Selasa, 08 September 2026 | 00:17
LIFESTYLE

Let’s Talk About Money

Let’s Talk About Money

NETHERLAND: Sebelumnya mata uang Gulden beredar secara luas di Hindia Belanda masih ada mata uang Sumatera yang diberi nama Dollar Sumatera yang masih digunakan hingga tahun 1824.

Begitu di Jawa; pada saat itu mereka juga memiliki mata uang sendiri yang diberi nama Javanse Rupie yang beredar hingga tahun 1816.

Setelah itu diganti dengan Gulden.

Nama Gulden itu sendiri diserap dari bahasa Belanda Kuno yang berarti Emas.

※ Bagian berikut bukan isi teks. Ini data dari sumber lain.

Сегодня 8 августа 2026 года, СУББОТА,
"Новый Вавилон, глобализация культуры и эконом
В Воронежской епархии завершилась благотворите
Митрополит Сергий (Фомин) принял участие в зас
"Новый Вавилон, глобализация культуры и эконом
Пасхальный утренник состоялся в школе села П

Nama ini mulanya digunakan untuk menyebut uang yang berbentuk kepingan emas, namun kemudian menjadi nama umum untuk kepingan perak atau logam dasar lainnya.

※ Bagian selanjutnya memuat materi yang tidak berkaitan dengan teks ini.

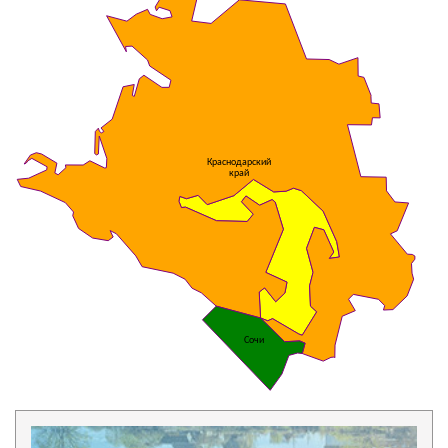
Краснодарский
край
Сочи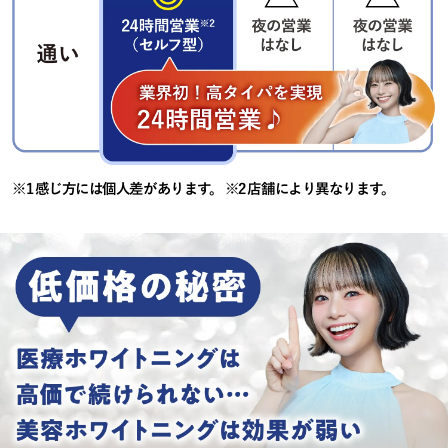
※1 感じ方には個人差があります。 ※2 店舗により異なります。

Nama lain untuk Gulden adalah Florin (f atau fl).

Maka dari itu singkatand dari Gulden adalah huruf f.

Namun nama Florin itu pada awalnya adalah nama mata uang yang beredar di Firenze- Itali.

Satu Gulden di tahun 1916 – 1920 adalah setara Rp 75.000 mata uang sekarang.

Gaji buruh pria per hari pada saat itu 22 sen sedangkan buruh perempuan 11 sen.

Ketika Mang Ucup masih kecil beredar koin Gulden.

½ sen = Peser; 1 sen; 2,5 sen = Benggol / Gobang; 5 sen = Ketip; 10 sen = Picis; 25 sen = Talen; 1 Gulden = Perak; 2,5 Gulden = Ringgit.

Koin Ringgit beratnya 24,8 gr perak dengan kadar perak diatas 90%.

Banyak anak peranakan Tionghoa diberi nama panggilan sesuai dengan nama mata satuan uang misalnya Picis, Gobang, Talen, Perak ataupun Ringgit.

Konon nama itu mencerminkan jumlah uang yang dibayarkan waktu seorang anak yang sakit-sakitan di-Kuepang bahasa Mandarin Guofang (Diruat).

Agar sang anak bisa bebas terhindar dari sakit-sakitan.

Maka secara simbolik sang anak tersebut dijual kepada keluarga dekatnya.

Misalnya seharga Satu Picis; mulai dari saat itulah anak tersebut diberi nama panggilan Picis.